26 juin - Le noir du deuil et le vert de la renaissance

Une chape de plomb s'abat sur Téhéran. Il est temps de partir, malgré nous. Vendredi 19 juin, le guide suprême est sorti de sa réserve, en se rangeant derrière Ahmadinejad. Les espoirs d'un nouveau scrutin sont désormais caducs, même si, pour la forme, le Conseil des gardiens a promis un recomptage de certaines voix. Dès le lendemain, les Iraniens ont voulu, à nouveau, défier l'interdit en vigueur. Mais la répression a été d'une violence sans précédent. Tuée par balle, Neda, une jeune manifestante de 26 ans, est rapidement devenue la nouvelle icône de cette répression. Quelques jours plus tard, le correspondant de la BBC a été expulsé. Certains médias iraniens progouvernementaux l'accusent d'avoir «organisé le meurtre» de la jeune fille pour filmer sa dépouille. Plusieurs reporters ont été arrêtés, dont l'Irano-Canadien Maziar Bahari.

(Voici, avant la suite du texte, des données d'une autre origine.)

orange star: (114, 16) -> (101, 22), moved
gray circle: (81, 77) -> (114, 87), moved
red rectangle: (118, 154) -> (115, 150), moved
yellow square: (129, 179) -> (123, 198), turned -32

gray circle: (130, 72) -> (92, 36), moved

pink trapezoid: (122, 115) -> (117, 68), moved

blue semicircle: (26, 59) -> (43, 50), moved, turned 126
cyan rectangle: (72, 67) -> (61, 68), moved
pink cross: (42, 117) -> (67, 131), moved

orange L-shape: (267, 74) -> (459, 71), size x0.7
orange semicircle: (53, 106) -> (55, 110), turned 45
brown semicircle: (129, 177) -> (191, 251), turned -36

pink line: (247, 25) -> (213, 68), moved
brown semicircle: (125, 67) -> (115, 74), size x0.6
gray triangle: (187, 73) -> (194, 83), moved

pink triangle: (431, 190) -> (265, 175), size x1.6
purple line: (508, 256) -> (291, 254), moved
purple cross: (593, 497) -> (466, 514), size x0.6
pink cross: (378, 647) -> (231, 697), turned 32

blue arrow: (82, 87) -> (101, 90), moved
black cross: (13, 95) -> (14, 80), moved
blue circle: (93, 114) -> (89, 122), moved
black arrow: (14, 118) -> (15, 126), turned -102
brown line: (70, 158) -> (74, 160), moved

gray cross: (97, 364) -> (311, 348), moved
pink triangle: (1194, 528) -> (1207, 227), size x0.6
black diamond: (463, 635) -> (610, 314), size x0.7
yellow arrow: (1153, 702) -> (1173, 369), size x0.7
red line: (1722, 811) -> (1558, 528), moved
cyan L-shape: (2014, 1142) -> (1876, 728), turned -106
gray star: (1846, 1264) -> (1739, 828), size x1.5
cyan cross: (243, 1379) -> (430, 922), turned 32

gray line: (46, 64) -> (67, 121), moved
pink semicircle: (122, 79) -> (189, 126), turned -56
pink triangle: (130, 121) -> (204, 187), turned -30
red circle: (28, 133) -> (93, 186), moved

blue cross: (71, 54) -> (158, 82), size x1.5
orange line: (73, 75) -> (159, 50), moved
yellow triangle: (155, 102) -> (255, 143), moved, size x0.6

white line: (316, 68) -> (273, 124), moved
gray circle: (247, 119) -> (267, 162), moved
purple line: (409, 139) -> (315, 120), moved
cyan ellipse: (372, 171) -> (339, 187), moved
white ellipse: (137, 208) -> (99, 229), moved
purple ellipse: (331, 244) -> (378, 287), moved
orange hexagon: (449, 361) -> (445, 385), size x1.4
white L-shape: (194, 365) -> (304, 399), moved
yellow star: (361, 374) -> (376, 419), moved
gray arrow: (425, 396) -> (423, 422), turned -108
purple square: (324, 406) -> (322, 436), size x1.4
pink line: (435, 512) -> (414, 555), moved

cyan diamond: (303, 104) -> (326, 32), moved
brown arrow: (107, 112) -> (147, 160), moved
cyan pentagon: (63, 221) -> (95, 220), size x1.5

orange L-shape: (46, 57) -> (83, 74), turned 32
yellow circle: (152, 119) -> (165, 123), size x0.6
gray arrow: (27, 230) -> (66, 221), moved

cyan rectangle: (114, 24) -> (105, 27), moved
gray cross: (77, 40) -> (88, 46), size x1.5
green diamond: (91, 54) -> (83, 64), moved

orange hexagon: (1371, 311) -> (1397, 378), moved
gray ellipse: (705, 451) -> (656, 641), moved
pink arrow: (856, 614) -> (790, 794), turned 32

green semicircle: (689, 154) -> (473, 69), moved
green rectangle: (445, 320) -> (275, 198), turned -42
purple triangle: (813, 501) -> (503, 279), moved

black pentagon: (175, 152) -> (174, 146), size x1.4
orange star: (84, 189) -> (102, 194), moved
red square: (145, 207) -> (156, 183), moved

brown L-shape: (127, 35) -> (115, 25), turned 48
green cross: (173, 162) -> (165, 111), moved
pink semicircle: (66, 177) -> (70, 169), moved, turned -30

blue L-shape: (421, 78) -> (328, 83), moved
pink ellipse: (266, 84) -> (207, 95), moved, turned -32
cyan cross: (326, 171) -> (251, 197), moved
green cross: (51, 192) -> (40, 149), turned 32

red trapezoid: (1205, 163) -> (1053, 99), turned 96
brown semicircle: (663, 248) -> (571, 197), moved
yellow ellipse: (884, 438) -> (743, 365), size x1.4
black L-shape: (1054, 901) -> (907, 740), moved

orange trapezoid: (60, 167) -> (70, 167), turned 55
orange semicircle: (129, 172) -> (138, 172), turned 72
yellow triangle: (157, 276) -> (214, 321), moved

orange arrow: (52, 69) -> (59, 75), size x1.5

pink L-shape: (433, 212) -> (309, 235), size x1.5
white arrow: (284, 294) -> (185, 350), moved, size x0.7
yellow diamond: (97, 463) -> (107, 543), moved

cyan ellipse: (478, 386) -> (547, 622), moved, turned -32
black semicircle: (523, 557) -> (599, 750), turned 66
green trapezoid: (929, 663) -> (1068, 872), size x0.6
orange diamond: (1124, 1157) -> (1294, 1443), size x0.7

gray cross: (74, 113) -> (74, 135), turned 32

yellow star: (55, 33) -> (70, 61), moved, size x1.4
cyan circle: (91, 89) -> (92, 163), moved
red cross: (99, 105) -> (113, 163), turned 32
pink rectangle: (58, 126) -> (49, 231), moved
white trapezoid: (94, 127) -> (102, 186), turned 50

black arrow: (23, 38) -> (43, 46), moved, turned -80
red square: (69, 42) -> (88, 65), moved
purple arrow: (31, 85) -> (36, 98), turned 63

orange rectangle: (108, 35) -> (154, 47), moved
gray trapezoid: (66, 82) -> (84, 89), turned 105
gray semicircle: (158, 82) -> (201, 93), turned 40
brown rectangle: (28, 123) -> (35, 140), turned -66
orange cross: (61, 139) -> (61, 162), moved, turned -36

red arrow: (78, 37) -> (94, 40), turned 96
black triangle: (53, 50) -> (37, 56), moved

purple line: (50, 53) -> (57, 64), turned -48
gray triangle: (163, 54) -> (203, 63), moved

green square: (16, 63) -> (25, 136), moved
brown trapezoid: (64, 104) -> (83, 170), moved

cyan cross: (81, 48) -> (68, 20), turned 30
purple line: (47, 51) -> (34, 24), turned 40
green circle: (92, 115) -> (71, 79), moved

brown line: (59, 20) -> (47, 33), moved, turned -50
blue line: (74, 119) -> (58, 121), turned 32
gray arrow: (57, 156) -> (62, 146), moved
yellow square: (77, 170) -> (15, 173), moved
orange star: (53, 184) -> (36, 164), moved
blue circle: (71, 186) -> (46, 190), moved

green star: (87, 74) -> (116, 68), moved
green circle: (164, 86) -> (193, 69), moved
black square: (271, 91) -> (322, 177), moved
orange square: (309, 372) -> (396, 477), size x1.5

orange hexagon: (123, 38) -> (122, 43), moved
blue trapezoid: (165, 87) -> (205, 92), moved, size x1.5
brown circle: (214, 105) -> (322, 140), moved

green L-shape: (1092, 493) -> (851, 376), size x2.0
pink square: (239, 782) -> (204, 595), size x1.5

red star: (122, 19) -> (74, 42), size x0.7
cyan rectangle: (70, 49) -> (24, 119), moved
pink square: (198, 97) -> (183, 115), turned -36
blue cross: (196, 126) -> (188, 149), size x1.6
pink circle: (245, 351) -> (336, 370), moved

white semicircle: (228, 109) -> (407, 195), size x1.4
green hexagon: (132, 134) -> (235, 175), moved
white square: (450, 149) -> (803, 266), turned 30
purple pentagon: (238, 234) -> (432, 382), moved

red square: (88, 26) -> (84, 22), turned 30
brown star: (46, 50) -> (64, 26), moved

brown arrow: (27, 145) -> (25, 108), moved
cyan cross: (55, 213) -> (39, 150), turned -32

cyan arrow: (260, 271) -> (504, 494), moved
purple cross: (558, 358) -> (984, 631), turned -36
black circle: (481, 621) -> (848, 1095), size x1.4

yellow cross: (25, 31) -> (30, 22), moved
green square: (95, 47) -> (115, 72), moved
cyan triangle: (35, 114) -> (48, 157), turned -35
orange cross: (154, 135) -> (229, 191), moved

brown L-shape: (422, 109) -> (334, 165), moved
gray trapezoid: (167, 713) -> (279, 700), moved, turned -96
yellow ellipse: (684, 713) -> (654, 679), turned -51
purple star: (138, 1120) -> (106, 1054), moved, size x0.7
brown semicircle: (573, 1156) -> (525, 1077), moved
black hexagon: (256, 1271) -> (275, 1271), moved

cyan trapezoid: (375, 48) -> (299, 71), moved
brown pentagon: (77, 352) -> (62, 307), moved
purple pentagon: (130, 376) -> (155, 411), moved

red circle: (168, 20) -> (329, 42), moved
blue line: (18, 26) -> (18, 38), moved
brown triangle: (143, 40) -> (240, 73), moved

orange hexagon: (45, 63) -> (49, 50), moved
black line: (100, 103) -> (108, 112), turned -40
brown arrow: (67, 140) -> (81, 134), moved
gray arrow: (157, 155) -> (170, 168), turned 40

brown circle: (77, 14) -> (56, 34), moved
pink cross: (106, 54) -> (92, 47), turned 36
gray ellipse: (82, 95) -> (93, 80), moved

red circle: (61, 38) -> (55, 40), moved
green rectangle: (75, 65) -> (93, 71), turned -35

Un article publié dans le quotidien conservateur Keyhan pointe du doigt les journaux occidentaux «qui embauchent des journalistes binationaux pour qu'ils fassent de l'espionnage et qu'ils récoltent des informations de manière illégale». «Plutôt que d'accepter les revendications de leur population, nos dirigeants sont en train de créer une grande pièce de théâtre qui s'appelle “la révolution de velours”. Un conseil : allez-vous en, avant d'atterrir au casting des meilleurs acteurs…», nous souffle une collègue iranienne. Cela fait plusieurs jours qu'elle-même dort chaque soir dans un endroit différent. Avant de partir vers l'aéroport, je croise un voisin en T-shirt vert qui s'apprête à grimper sur son toit pour crier «Mort au dictateur !» - un rituel, sous forme de désobéissance civile, qui se reproduit tous les soirs. Nous ne serons plus là pour relayer ses désirs de changement. «Ne nous oubliez pas. Ça prendra du temps, mais on finira bien par faire accepter notre voix», nous glisse-t-il, en guise d'au revoir.